I've looked at a number of these on the web and they can't all be photo shopped -- can they?  Anyway I have never seen one as bright as this but the ones in our park are definitely multi-colored, only the colors are rather more attractively, a pastel shade.

The other thing I like about them is that they shed large strips of bark.  I probably wouldn't like that factor if they were in my yard because they do make quite a mess.  Even so the bark looks like it would be an interesting media to draw or paint on.  I haven't tried that yet.  Maybe you know someone who has.

When they have shed all their bark the trunks are a very pretty, smooth, pale yellowish pink.

Even since I was a child, I have had a very keen interest in trees, shrubs, flowers, birds and animals -- sorry not too much in reptiles and insects -- and now in my retirement and new home, I have the opportunity to spend more time following this interest. English literature is my field, but my English teachers always scorned Enid Blyton, (a very popular British children's writer) yet it was she who sparked my interest in nature through her book "Enid Blyton's Nature Lover's Diary". So since this is E week I guess I can include Enid Blyton as one of my E's.

Incidentally, I have written a full length children's adventure story, based on my beautiful village of Flamborough, and written in a style quite similar to Enid Blyton's. A major publisher held it for a full year before returning it to me personally, by of one of their editors. Their top man said it was too British, too much like Enid Blyton! I should have resubmitted it but by that time I was snowed under with teaching full time and two teenage boys. Now I figure the only thing that sells for children today is science fiction or fantasy, so there it languishes in one of my manuscript drawers. Sad!

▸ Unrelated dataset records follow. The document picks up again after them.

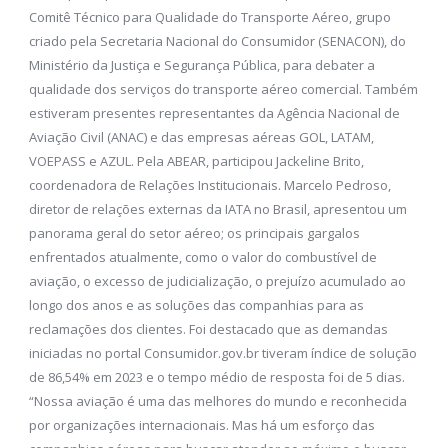
Comitê Técnico para Qualidade do Transporte Aéreo, grupo
criado pela Secretaria Nacional do Consumidor (SENACON), do
Ministério da Justiça e Segurança Pública, para debater a
qualidade dos serviços do transporte aéreo comercial. Também
estiveram presentes representantes da Agência Nacional de
Aviação Civil (ANAC) e das empresas aéreas GOL, LATAM,
VOEPASS e AZUL. Pela ABEAR, participou Jackeline Brito,
coordenadora de Relações Institucionais. Marcelo Pedroso,
diretor de relações externas da IATA no Brasil, apresentou um
panorama geral do setor aéreo; os principais gargalos
enfrentados atualmente, como o valor do combustível de
aviação, o excesso de judicialização, o prejuízo acumulado ao
longo dos anos e as soluções das companhias para as
reclamações dos clientes. Foi destacado que as demandas
iniciadas no portal Consumidor.gov.br tiveram índice de solução
de 86,54% em 2023 e o tempo médio de resposta foi de 5 dias.
“Nossa aviação é uma das melhores do mundo e reconhecida
por organizações internacionais. Mas há um esforço das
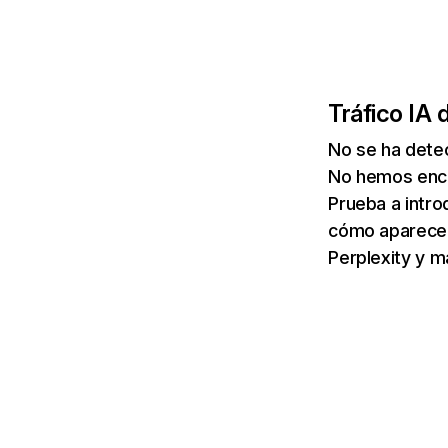
Tráfico IA 
No se ha detec
No hemos enco
Prueba a intro
cómo aparece 
Perplexity y m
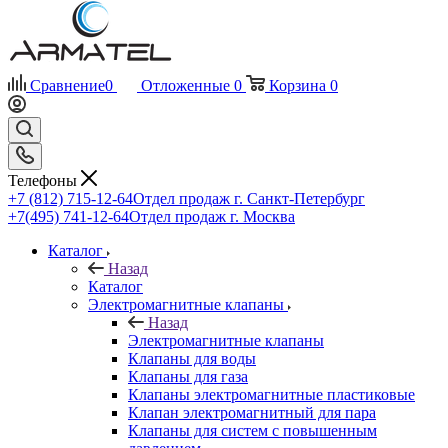
Сравнение
0
Отложенные
0
Корзина
0
Телефоны
+7 (812) 715-12-64
Отдел продаж г. Санкт-Петербург
+7(495) 741-12-64
Отдел продаж г. Москва
Каталог
Назад
Каталог
Электромагнитные клапаны
Назад
Электромагнитные клапаны
Клапаны для воды
Клапаны для газа
Клапаны электромагнитные пластиковые
Клапан электромагнитный для пара
Клапаны для систем с повышенным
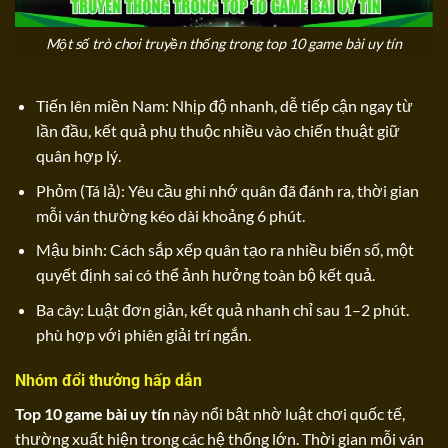
Một số trò chơi truyền thống trong top 10 game bài uy tín
Tiến lên miền Nam: Nhịp độ nhanh, dễ tiếp cận ngay từ
lần đầu, kết quả phụ thuộc nhiều vào chiến thuật giữ
quân hợp lý.
Phỏm (Tá lả): Yêu cầu ghi nhớ quân đã đánh ra, thời gian
mỗi ván thường kéo dài khoảng 6 phút.
Mậu binh: Cách sắp xếp quân tạo ra nhiều biến số, một
quyết định sai có thể ảnh hưởng toàn bộ kết quả.
Ba cây: Luật đơn giản, kết quả nhanh chỉ sau 1–2 phút.
phù hợp với phiên giải trí ngắn.
Nhóm đổi thưởng hấp dẫn
Top 10 game bài uy tín
này nổi bật nhờ luật chơi quốc tế,
thường xuất hiện trong các hệ thống lớn. Thời gian mỗi ván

This is my submission for ABC WEDNESDAY round 13, letter E.  ENTHUSIASTIC support for Mrs. Nesbitt and Roger Owen Green for their ENDURING work on this EXCELLENT and EDUCATIONAL project.  Please go visit the ABC Wednesday HERE to see all the other contributions.


Nanka said...

Always loved Enid Blyton and her style and language too!! It is the publishers loss Chris and if he said too much like Enid Blyton take it as a compliment!! Personally I grew up on Enid Blyton books and don't really care for science fiction or fantasy!!

"My Post Is Here"

Roger Owen Green said...

Send out your mss again!

Interesting stuff. You point out the unfortunate danger of introducing non-native species to an ENVIRONMENT.

ROG, ABC Wednesday team

Carver said...

Great shots and an interesting post. Carver, ABC Wed. Team

Janet said...

What a beautiful tree. I love the smell of eucalyptus leaves.

photowannabe said...

The rainbow tree is pretty. I haven't seen them quite that vivid though.
I really dislike how messy they are. We had them around our last house and were constantly cleaning up after them.
Chris..go for it and try to get published again. It's a new batch of kids. You never know.

Wanda said...

Since photo shop is hard to know what is real and not. But love the rainbow colors.

Ann said...

The rainbow tree is so striking--can't believe how pretty bark can be. So interesting.

Leslie: said...

Is it possible to make your book into a graphic novel? They're apparently big sellers right now. Love your photos of the eucalyptus trees - I had no idea about the rainbow variety!

abcw team

Reader Wil said...

I like gumtrees! In Australia the bark was used for clothes by the Aborigines. They beat the bark until it is soft and easy to handle.
Such a pity that your book was not accepted by the publisher. Their excuse that is was too English is strange.
I also liked Enid Blyton. My children read all her books.
Btw I didn't know about the rainbow trees! They are very exquisite!
Wil, ABCW Team

snafu said...

I have never come across a rainbow eucalyptus tree, fascinating. Three of our near neighbours planted some other kind against the boundaries to our house and we were constantly getting rid of bark. They grow fast so soon dominated the skyline. Thankfully all three have since realised they are not suitable for the crowded British housing estates we have here and they have all been removed.
If you only have hard copy, you could scan your manuscripts and turn them into text files, then maybe you could self publish through Amazon or Barnes and Nobel as an e-book. They usually let writers publish for a small percentage and are less likely to reject an e-book, since there is very low publishing cost to them. The comic strip idea is interesting and you are a good artist, but you need to know comic strip techniques.

Alan Burnett said...

What wonderful trees. Eucalyptus trees always sound so exotic to me. I was in your (old) neck of the woods earlier this week - visiting relatives in Scarborough. We went to both Burniston Rocks and Ravenscar : beautiful places.

Gattina said...

That happens when human interfere in nature ! It happened with palm trees in some southern regions where they originally weren't growing. Many of them got sick after years and died no way to save them.

kaybee said...

Aaaah...sweet memories, Chris! I loved our walks by these beautiful trees...thanks for the interesting details about them. I wish I could have read your book while I was with you there. I think it's a great idea to have it published as an e-book...I hear that it is a relatively inexpensive and easy process.

Suzy said...

I enjoyed Enid Blyton when I was little. Nothing wrong with the EB books - they were great. The rainbow Eucalyptus looks very interesting. My grandmother used to give us a dab of Eucalyptus oil when we got a cold. Loved your post.
Dropping by from the ABC Wed linkup
Suzy at Someday Somewhere

Black Jack's Carol said...

I agree with Roger. That manuscript may just be waiting for a more astute publisher. Love the Rainbow Eucalyptus. I'm thinking the photos you took may portray the true colours.